* TASK PROMPT:
This task calls for copying every line in the data below that contains the word "beleven".

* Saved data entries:
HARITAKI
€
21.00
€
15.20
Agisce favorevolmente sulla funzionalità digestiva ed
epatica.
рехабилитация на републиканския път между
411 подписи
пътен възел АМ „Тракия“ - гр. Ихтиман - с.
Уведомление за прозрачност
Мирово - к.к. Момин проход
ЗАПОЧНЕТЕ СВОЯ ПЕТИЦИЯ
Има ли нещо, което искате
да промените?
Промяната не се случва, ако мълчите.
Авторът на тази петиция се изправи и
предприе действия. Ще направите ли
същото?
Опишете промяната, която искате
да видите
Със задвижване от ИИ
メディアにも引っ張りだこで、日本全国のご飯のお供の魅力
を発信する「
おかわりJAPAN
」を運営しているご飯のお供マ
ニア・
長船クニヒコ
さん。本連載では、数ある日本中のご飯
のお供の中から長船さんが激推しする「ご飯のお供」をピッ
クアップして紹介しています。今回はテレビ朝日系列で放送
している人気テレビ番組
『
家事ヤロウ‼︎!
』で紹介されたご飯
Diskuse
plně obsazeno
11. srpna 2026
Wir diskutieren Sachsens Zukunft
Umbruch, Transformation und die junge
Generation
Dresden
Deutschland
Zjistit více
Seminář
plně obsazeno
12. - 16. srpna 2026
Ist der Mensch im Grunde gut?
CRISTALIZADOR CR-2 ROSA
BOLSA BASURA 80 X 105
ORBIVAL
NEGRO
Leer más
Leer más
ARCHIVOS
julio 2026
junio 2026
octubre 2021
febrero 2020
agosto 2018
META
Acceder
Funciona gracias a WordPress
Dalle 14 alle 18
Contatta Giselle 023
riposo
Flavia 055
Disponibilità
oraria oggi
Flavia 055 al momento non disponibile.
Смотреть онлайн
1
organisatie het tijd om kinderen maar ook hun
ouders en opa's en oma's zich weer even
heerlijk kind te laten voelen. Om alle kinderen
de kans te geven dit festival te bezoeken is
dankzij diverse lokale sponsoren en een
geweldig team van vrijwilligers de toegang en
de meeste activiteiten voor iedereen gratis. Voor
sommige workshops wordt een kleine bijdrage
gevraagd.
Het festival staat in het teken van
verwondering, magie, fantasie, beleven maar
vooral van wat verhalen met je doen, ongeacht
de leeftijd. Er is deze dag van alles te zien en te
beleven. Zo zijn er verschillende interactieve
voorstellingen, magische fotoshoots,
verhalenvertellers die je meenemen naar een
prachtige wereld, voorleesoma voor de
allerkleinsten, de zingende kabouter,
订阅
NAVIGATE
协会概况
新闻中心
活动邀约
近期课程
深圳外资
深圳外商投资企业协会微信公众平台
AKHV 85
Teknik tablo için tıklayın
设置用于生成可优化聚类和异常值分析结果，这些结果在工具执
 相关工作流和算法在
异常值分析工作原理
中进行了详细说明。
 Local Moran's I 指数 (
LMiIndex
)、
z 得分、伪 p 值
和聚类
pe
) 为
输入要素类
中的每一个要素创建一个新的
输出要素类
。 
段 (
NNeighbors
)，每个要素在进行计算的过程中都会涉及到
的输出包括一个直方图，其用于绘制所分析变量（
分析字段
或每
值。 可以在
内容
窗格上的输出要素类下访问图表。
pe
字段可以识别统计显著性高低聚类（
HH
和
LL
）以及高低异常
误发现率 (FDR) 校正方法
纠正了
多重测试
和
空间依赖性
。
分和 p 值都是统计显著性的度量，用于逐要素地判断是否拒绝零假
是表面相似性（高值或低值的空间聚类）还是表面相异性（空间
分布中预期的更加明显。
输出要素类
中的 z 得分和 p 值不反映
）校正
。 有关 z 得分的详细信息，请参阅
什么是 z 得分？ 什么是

* EXPECTED ANSWER:
verwondering, magie, fantasie, beleven maar
beleven. Zo zijn er verschillende interactieve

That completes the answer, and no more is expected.